La potatura degli alberi da frutto è indispensabile per mantenere l’equilibrio ottimale delle chiome e per stabilizzarne le dinamiche vegeto-produttive. Inoltre, una chioma più ariosa minimizza i ristagni di umidità che favoriscono le malattie fungine, migliorando al contempo l’efficacia dei trattamenti fitosanitari. Due sono i possibili approcci a tali pratiche. La gestione manuale o quella meccanica.
Relativamente alla prima accade che un operatore qualificato possa lavorare in modo chirurgico con gli attrezzi a sua disposizione, cesoie e seghetti, tando luogo a tagli frutto di osservazioni puntuali che permettono potature molto mirate, utili soprattutto in impianti giovani o quando si debbano eseguire potature di ristrutturazione o di ringiovanimento di piante vecchie oppure malate. Per contro, il lavoro manuale è lento, costoso e anche poco confortevole, dal momento che una cesoia elettrica grava sul braccio per almeno un chilo.
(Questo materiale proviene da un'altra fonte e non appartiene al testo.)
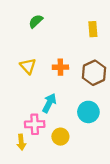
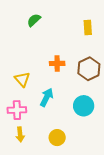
yellow triangle: (28, 66) -> (22, 79), moved
pink cross: (35, 124) -> (17, 110), moved
yellow circle: (60, 137) -> (57, 138), moved

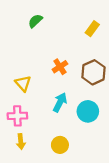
yellow rectangle: (88, 28) -> (92, 29), turned 40
orange cross: (57, 63) -> (60, 67), turned -32
cyan arrow: (47, 97) -> (60, 102), moved

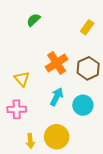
orange cross: (60, 67) -> (57, 63), size x1.5
yellow arrow: (21, 142) -> (30, 141), moved
yellow circle: (60, 145) -> (57, 137), size x1.5

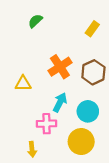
yellow triangle: (22, 79) -> (23, 83), turned -49
pink cross: (17, 109) -> (47, 124), moved
yellow circle: (57, 137) -> (81, 142), moved

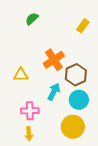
brown hexagon: (93, 72) -> (76, 75), moved
pink cross: (47, 124) -> (30, 111), moved

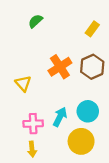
yellow triangle: (21, 75) -> (23, 83), turned 49
brown hexagon: (76, 75) -> (92, 67), moved
cyan arrow: (54, 92) -> (60, 117), moved

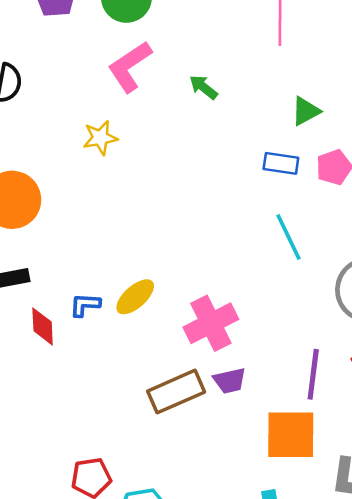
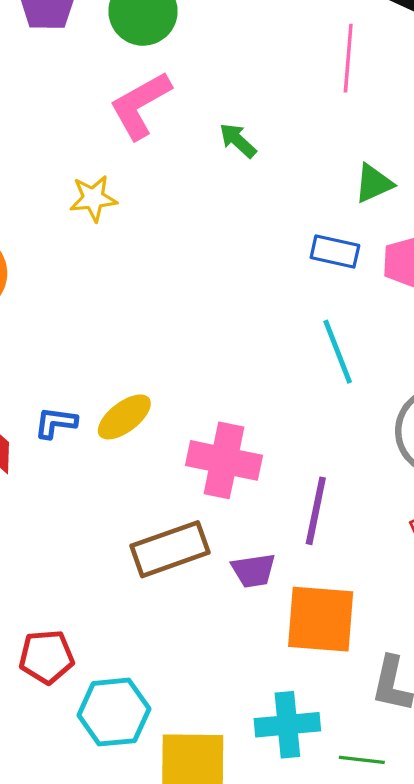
pink cross: (211, 323) -> (224, 460), turned 34
purple line: (313, 374) -> (316, 511), moved
purple trapezoid: (230, 381) -> (254, 570), moved

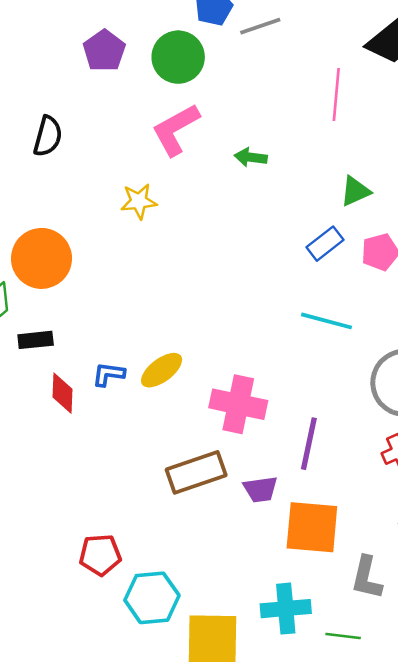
green arrow: (238, 140) -> (251, 157), turned -36
blue rectangle: (335, 251) -> (325, 244), turned -51
cyan line: (338, 352) -> (327, 321), turned -54

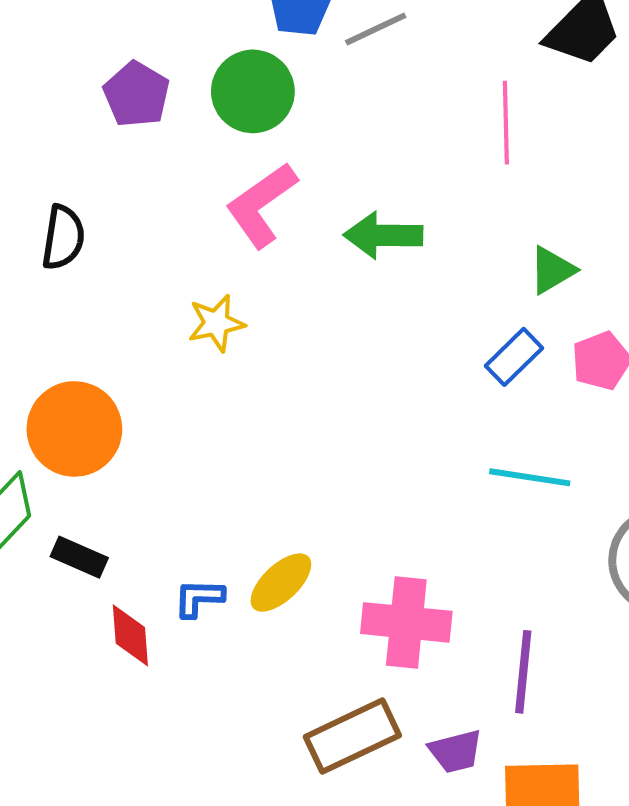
green arrow: (251, 157) -> (383, 235), size x1.5
black rectangle: (36, 340) -> (79, 557), turned 36

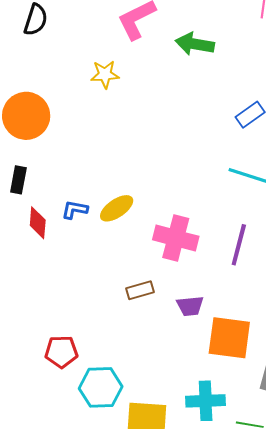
black rectangle: (79, 557) -> (18, 180), turned 68
purple line: (523, 672) -> (239, 245), moved
brown rectangle: (352, 736) -> (140, 290), size x0.6

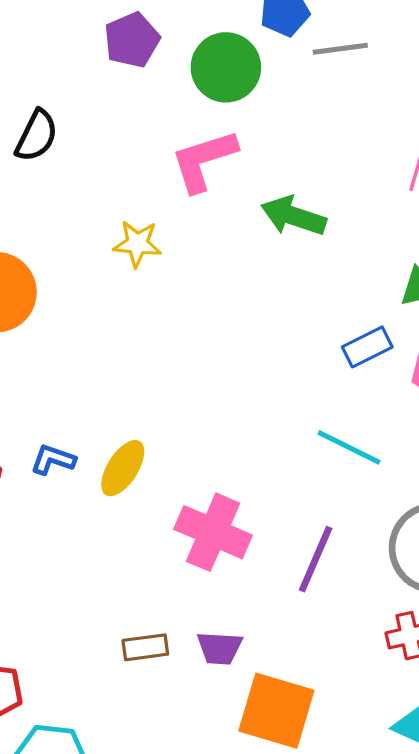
yellow ellipse: (117, 208) -> (123, 468), turned -32
brown rectangle: (140, 290) -> (145, 647), moved

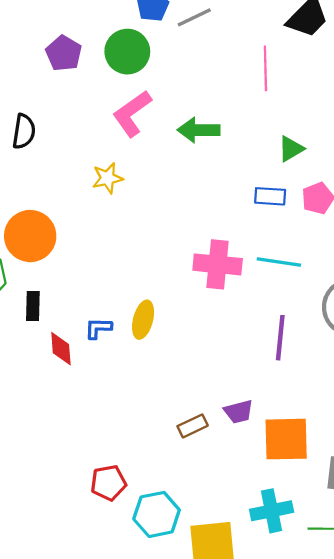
blue rectangle: (367, 347) -> (270, 196), turned 48
pink cross: (213, 532) -> (218, 264), moved

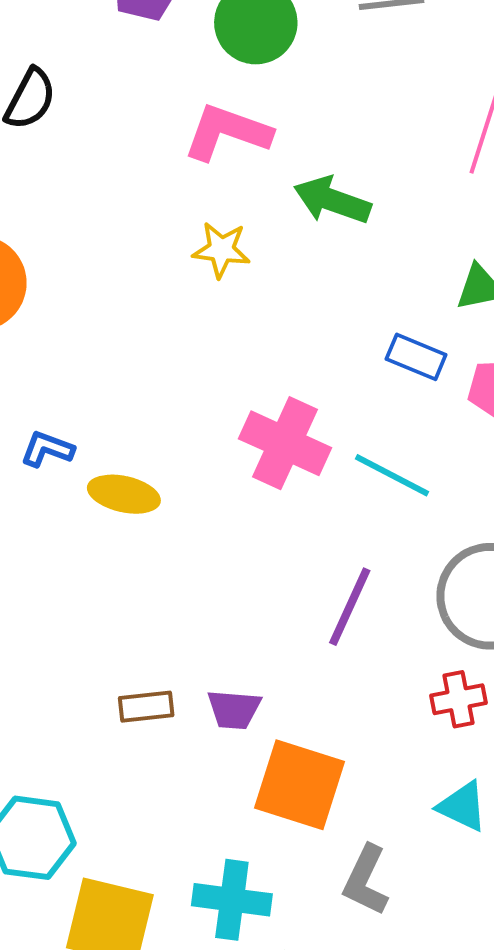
pink L-shape: (132, 114) -> (227, 132), turned 36
yellow star: (108, 178) -> (221, 250), moved
yellow ellipse: (143, 320) -> (124, 494), turned 69
blue L-shape: (98, 328) -> (47, 449), moved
Un peso per brandeggiare il quale servono quindi energie che alla fine della giornata presentano comunque il conto. Anche perché le potature avvengono nei mesi invernali e lavorare al freddo non gioca certo a favore. Quanto sopra senza dimenticare che è sempre più difficile trovare manodopera qualificata e un potatore grossolano può fare più male che bene. Per quanto meno millimetrica nell’esecuzione, la potatura meccanica permette invece di eseguire il lavoro in pochissimo tempo, stando comodamente seduti nella cabina riscaldata di un trattore e dando luogo a risparmi economici di alcune centinaia di euro all’ettaro.
Unica condizione affinché ciò si realizzi che le attrezzature siano efficienti, veloci e precise nei tagli. Questi devono infatti risultare sempre netti e puliti, a tutto vantaggio della rapida cicatrizzazione della ferita. Soprattutto nei frutteti intensivi ad alta densità servono quindi attrezzature robuste e capaci, in particolar modo quando le piante toccano altezze fino a quattro metri come spesso avviene negli impianti di pomacee e drupacee.

In tal senso, la gamma Rinieri propone tre diverse serie che rispondono a una molteplicità di esigenze, ossia “Crf”, disponibili anche in versione “Crf 2” con doppia unità di potatura, Crf X” e Ort”. Quattro i modelli della prima serie i cui tagli sono operati da barre monolama in grado di recidere rami fino a diametri di quattro centimetri.
Quando il diametro da tagliare sale però a otto centimetri devono entrare in scena le “Crf X”, allestite con barre a dischi dal diametro di 400 millimetri. Entrambe le serie sono accomunate dalla capacità di operare sino a quattro metri di altezza grazie a un’alzata idraulica di 90 centimetri, al brandeggio idraulico della colonna di più e meno 15 gradi e agli spostamenti laterali manuali e idraulici, rispettivamente da 25 e da 50 centimetri.
Nei frutteti più attempati, i rami possono però toccare i 15 centimetri di diametro e ciò chiama in causa le potatrici serie “Ort”, con dischi dal diametro di 60 centimetri la cui elevata velocità periferica rende il taglio netto e pulito.
Martinetti idraulici dedicati amministrano molteplici regolazioni e alzate, permettendo di tagliare in verticale fino a sette metri di altezza e in orizzontale fino a quattro metri e 40 centimetri, a velocità fino a sette chilometri orari in condizioni ottimali. Le tre serie sopra menzionate possono quindi eseguire al meglio le potature nei frutteti, assicurando massima qualità del lavoro e significativi risparmi economici.